A heart-wrenching breakup is agonizing under any circumstances. But doing it while travelling adds a whole new set of complications.
I’ve had a few cracks at breaking up while travelling. The first was three years into my full-time travel lifestyle; my boyfriend and I had been together for a year when we sold everything to travel. I learned some key lessons about travelling with a partner during our three years on the road:
- Travelling accelerates the natural progression of a relationship.
- Travel’s inherent stressors create interpersonal tension.
- It’s imperative to claim your space, since you’re together 24/7.
- You might stay together longer than you should.

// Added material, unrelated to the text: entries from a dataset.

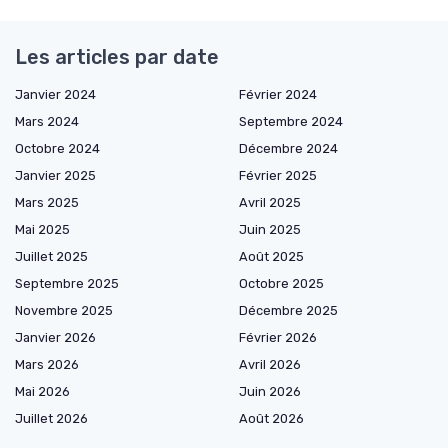
Les articles par date
Janvier 2024
Février 2024
Mars 2024
Septembre 2024
Octobre 2024
Décembre 2024
Janvier 2025
Février 2025
Mars 2025
Avril 2025
Mai 2025
Juin 2025
Juillet 2025
Août 2025
Septembre 2025
Octobre 2025
Novembre 2025
Décembre 2025
Janvier 2026
Février 2026
Mars 2026
Avril 2026
Mai 2026
Juin 2026
Juillet 2026
Août 2026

This last point was the most difficult for me: our relationship was over long before we broke up. But we were in Australia, my boyfriend had run out of money, and he was working to replenish it. I couldn’t just leave him on the other side of the world. So we stayed together, and I supported him until he was on better footing. We “took a break” while I travelled solo for five months (he remained working in Australia), thinking we would continue travelling together when I returned. A few weeks into my trip, he found somebody else. He now lives in Canada with his Australian fiancé.
My next major relationship was with a man I dubbed my “Swedish Squeeze,” who I met in New Zealand. Unsure of our respective futures, we kept things light, and we travelled both together and separately. As our relationship progressed, we committed to a three-month house-sitting gig in the Caribbean.
Unfortunately, while I sat in Grenada awaiting his arrival, I learned that in the month prior while we were apart, he had hooked up with an old friend of his… and got her pregnant. It marked an abrupt and heartbreaking end to the relationship, which also coincided with my getting dengue fever.
Six months later I got together with a UK/Grenadian man when I returned to Grenada for more house-sitting. For almost two years, I used Grenada as a home base and lived with this man and his daughter. The relationship was tumultuous at best, and after a hellish year (including a near-fatal accident among other tragedies), we separated while house-sitting in Panama. He returned to Grenada on New Year’s Eve, and although we kept in touch in an attempt to reconcile, a fateful drunken text message on Valentine’s Day sealed the deal.
Almost two years later I was living in Peru and fell in love with a man visiting from the U.S. His life was in transition, and after a few visits, he sold everything and moved to Peru. Unfortunately it was too much too fast, and shortly after he moved in I realized it was a mistake. I was guilt-ridden after his international move, but wanted to learn from the mistakes of my first travelling relationship and nip it in the bud.
The tables turned when I had my heart broken in Peru a year later; he wasn’t my boyfriend, but rather my teacher/friend/landlord/boss. He was a shaman with whom I was apprenticing, and in the years we worked together, our lives became intertwined and we formed a lifelong partnership. When he suddenly changed his mind, my life was turned upside down and my heart broken.
These five stories over 10 years are an interesting cross-section of life in general. I’ve had my heart broken, and I’ve broken hearts. It isn’t any easier or more difficult while travelling. In fact, an advantage of breaking up while travelling is that you can put a few countries of distance between you! And although the pool of compatible mates is smaller when travelling full-time, it’s far from impossible to find love on the road.
Travel is intense, in every way. Relationships on the road reflect that intensity. If I’ve learned anything in the last 10 years, it’s that communication is paramount. The relationship may work, or not. But if you communicate openly, you’ll reduce the chance of surprise and unnecessary heartbreak on the road.